───── Information supplied

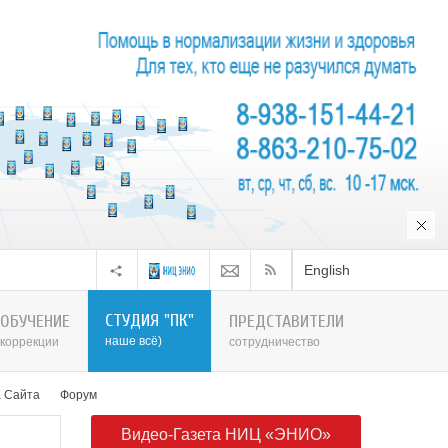
English
СТУДИЯ "ПК"
ОБУЧЕНИЕ
ПРЕДСТАВИТЕЛИ
наше всё)
коррекции
сотрудничество
а Сайта
Форум
Видео-Газета НИЦ «ЭНИО»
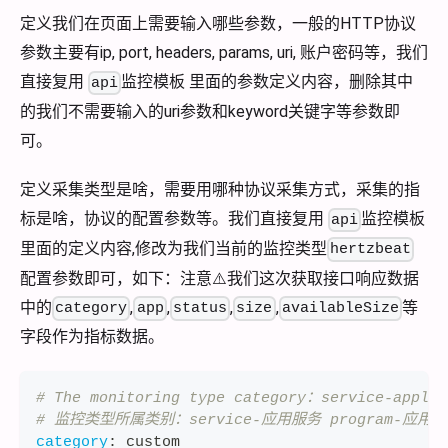
定义我们在页面上需要输入哪些参数，一般的HTTP协议
参数主要有ip, port, headers, params, uri, 账户密码等，我们
直接复用
监控模板 里面的参数定义内容，删除其中
api
的我们不需要输入的uri参数和keyword关键字等参数即
可。
定义采集类型是啥，需要用哪种协议采集方式，采集的指
标是啥，协议的配置参数等。我们直接复用
监控模板
api
里面的定义内容,修改为我们当前的监控类型
hertzbeat
配置参数即可，如下：注意⚠️我们这次获取接口响应数据
中的
,
,
,
,
等
category
app
status
size
availableSize
字段作为指标数据。
# The monitoring type category：service-applic
# 监控类型所属类别：service-应用服务 program-应用程序
category
:
 custom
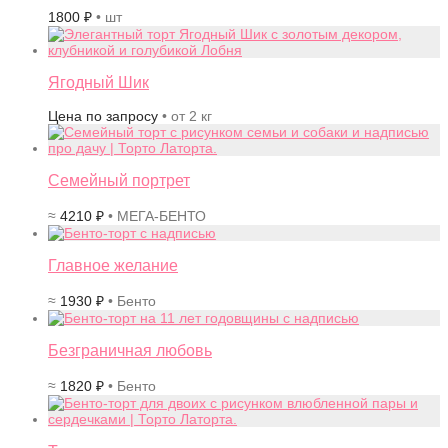
1800
₽
• шт
Ягодный Шик
Цена по запросу
• от 2 кг
Семейный портрет
≈
4210
₽
• МЕГА-БЕНТО
Главное желание
≈
1930
₽
• Бенто
Безграничная любовь
≈
1820
₽
• Бенто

──────────

Problem statement: Print exactly the line containing "# 监控类型所属类别：service-应用服务 program-应用程序" and every line after it through the final line above, and leave all pictures out.

Output below:
# 监控类型所属类别：service-应用服务 program-应用程序
category
:
 custom
1800
₽
• шт
Ягодный Шик
Цена по запросу
• от 2 кг
Семейный портрет
≈
4210
₽
• МЕГА-БЕНТО
Главное желание
≈
1930
₽
• Бенто
Безграничная любовь
≈
1820
₽
• Бенто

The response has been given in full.